Jan Waclav Makhaïski, Anciens et nouveaux maîtres, 1905

Le centenaire de la Révolution Russe

Voici cent ans, la révolution russe mettait à bas le régime tsariste. En octobre 1917 la prise du pouvoir par les bolchéviks, avec à leur tête Lénine instaura ce qu’il appelait le « communisme », en fait un capitalisme d’État.

Ces événements eurent un retentissement mondial, ne serait-ce que parce que, après la mort de Lénine et la prise du pouvoir par Staline, le mouvement ouvrier né de la révolution industrielle du XIXe siècle et son aspiration à l’émancipation sociale furent identifiés aux partis politiques et aux régimes staliniens soutenus par l’Union des Républiques Socialistes Soviétiques (URSS). Frères ennemis, le « monde libre » et le « camp soviétique », patrie du « socialisme réel », furent bien d’accord pour réprimer dans le sang toutes les révoltes populaires, de la révolution espagnole jusqu’au printemps de Prague, et noyer sous les mensonges et les calomnies les aspirations à un monde libéré de toutes les formes de domination hiérarchique et d’exploitation capitaliste.

Nous vous avions présenté brièvement l’ouvrage de Chantal de Crisenoy, Lénine face aux Moujiks (éd. La Lenteur, 2017) qui montrait tout le mépris dans lequel ce chef d’État tenait le paysan russe, pourtant acteur majeur de la révolution, et comment, imbu de doctrine marxiste, il mena l’industrialisation de la Russie à marche forcée :

« Puisqu’on était dans un pays socialiste, qui avait fait la révolution, et que celle-ci ne pouvait avoir lieu que dans une nation industrialisée, il fallait, en bonne logique, liquider la paysannerie, et donc, malheureusement, la révolution et la liberté. »

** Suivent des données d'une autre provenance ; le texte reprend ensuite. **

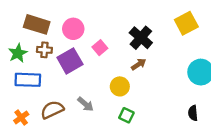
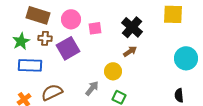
yellow square: (186, 23) -> (173, 14), turned 30
pink square: (100, 48) -> (95, 28), moved, turned 32
gray arrow: (85, 104) -> (92, 88), moved, turned -91

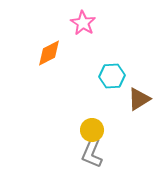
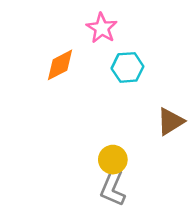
cyan hexagon: (112, 76) -> (128, 67), moved

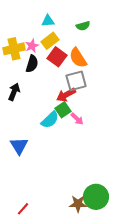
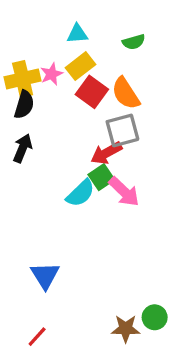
black semicircle: (32, 64) -> (24, 105), moved
pink arrow: (77, 119) -> (124, 192), size x1.5
blue triangle: (19, 146) -> (45, 275), moved
green circle: (96, 197) -> (155, 317), size x0.6

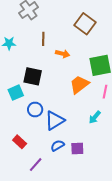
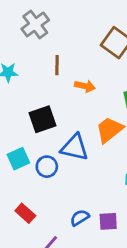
black square: (33, 76) -> (42, 119), turned -30
cyan square: (16, 93) -> (18, 159), moved
blue triangle: (55, 120) -> (75, 147), moved, turned 45

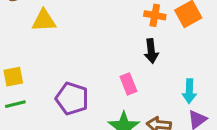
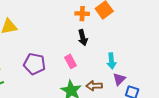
purple pentagon: (72, 99) -> (34, 64), moved

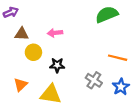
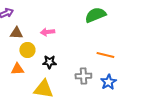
gray cross: (94, 80) -> (83, 76), turned -35
orange triangle: (20, 85) -> (17, 69), moved, turned 40

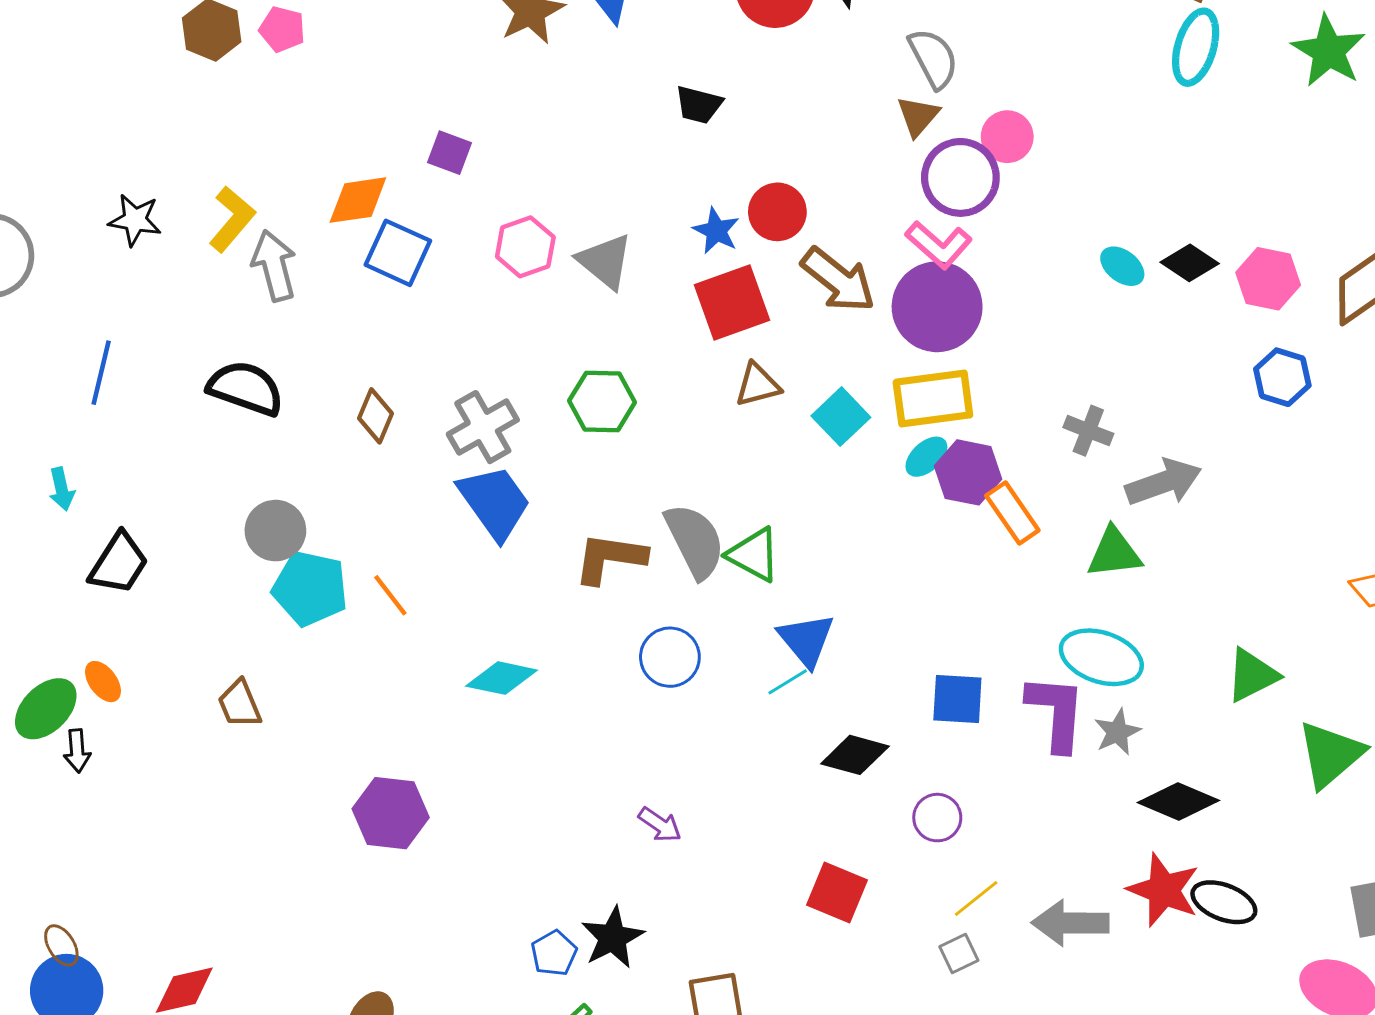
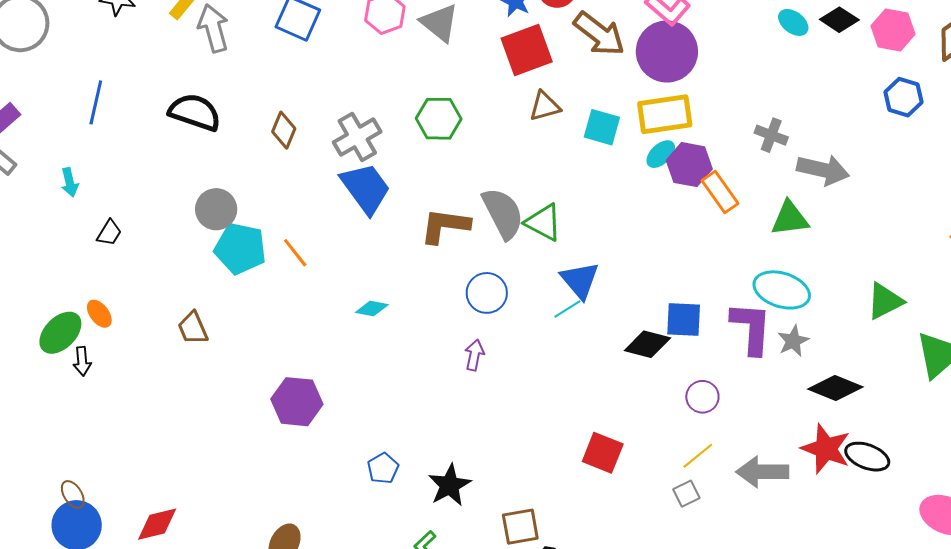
cyan square: (841, 417) -> (602, 127), turned -30
gray arrow: (1164, 482) -> (823, 170), turned 33
black trapezoid: (119, 563) -> (109, 233), size x0.6
cyan diamond: (502, 678) -> (372, 309), size x0.7
black diamond: (855, 755) -> (647, 344), moved
purple circle: (937, 818) -> (702, 397), moved
purple arrow: (660, 825) -> (474, 355), moved, turned -112
blue pentagon: (554, 953) -> (383, 468), moved

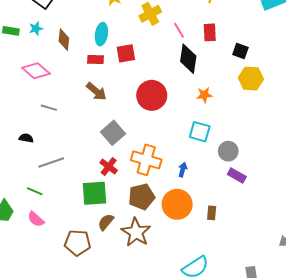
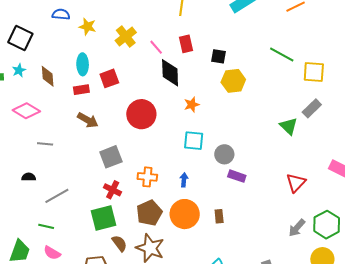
gray square: (113, 133) -> (111, 157), turned 30
orange cross: (146, 160) -> (147, 177), size x0.7
brown semicircle: (106, 222) -> (119, 243), turned 114

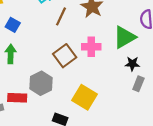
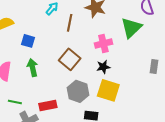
brown square: (65, 56) -> (70, 59), moved
black star: (132, 64) -> (103, 67), moved
gray hexagon: (41, 83) -> (78, 91), moved

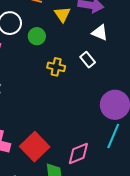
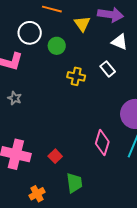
red square: (35, 147) -> (55, 156), size x0.5
pink diamond: (78, 154) -> (102, 143), moved, turned -50

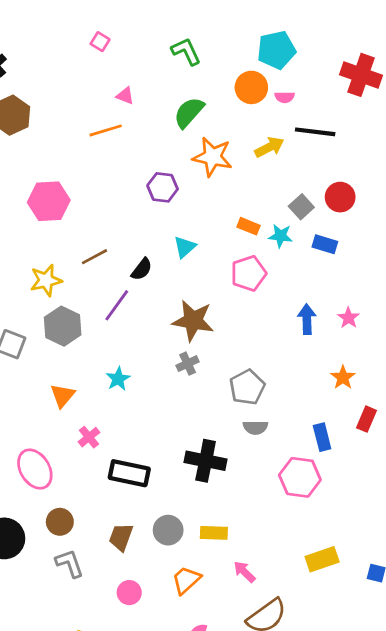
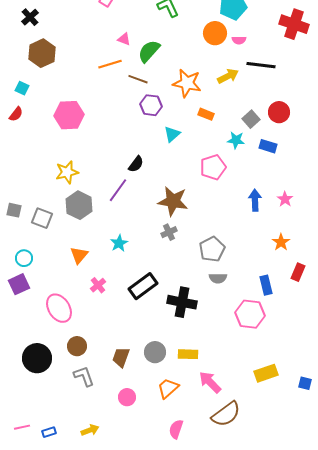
green semicircle: (189, 112) -> (149, 51), moved
orange rectangle: (249, 226) -> (206, 114), moved
cyan triangle: (185, 247) -> (172, 134), moved
brown line: (95, 257) -> (138, 79), moved, turned 48
black rectangle: (129, 473) -> (143, 286), moved, turned -48
pink arrow: (244, 572) -> (210, 382), size x1.4

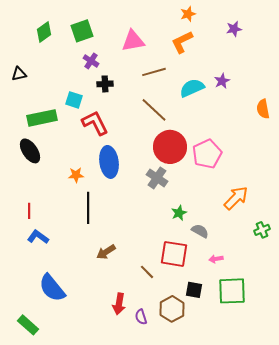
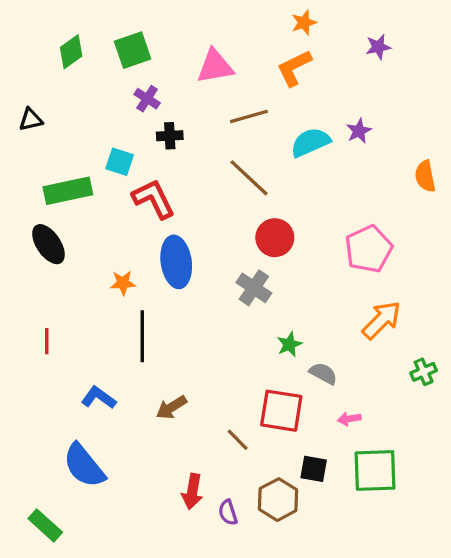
red circle: (170, 147) -> (275, 238), size x0.7
pink pentagon: (207, 154) -> (369, 249), moved
blue L-shape: (38, 237) -> (99, 398), moved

Nous vous proposons aujourd’hui de rendre hommage à la mémoire d’un visionnaire injustement oublié Jan Waclav Makhaïski (1867-1926).

Dès 1898, Makhaïski soumet la social-démocratie allemande à une vive critique, d’un point de vue marxiste révolutionnaire, puis retourne sa critique « marxiste » contre les marxistes russes, le marxisme et finalement contre Marx lui-même et le socialisme en général. Il aboutit à une conclusion paradoxale et extrême: le socialisme ne serait que l’idéologie d’intellectuels qui tirent avantage de la position charnière qu’ils occupent au sein de la société capitaliste – par le contrôle de la production et la gestion de l’économie – ainsi que de leur monopole des connaissances, pour tenter de s’ériger en nouvelle classe dominante. En Russie, ce sera la bureaucratie; en Occident, la technocratie.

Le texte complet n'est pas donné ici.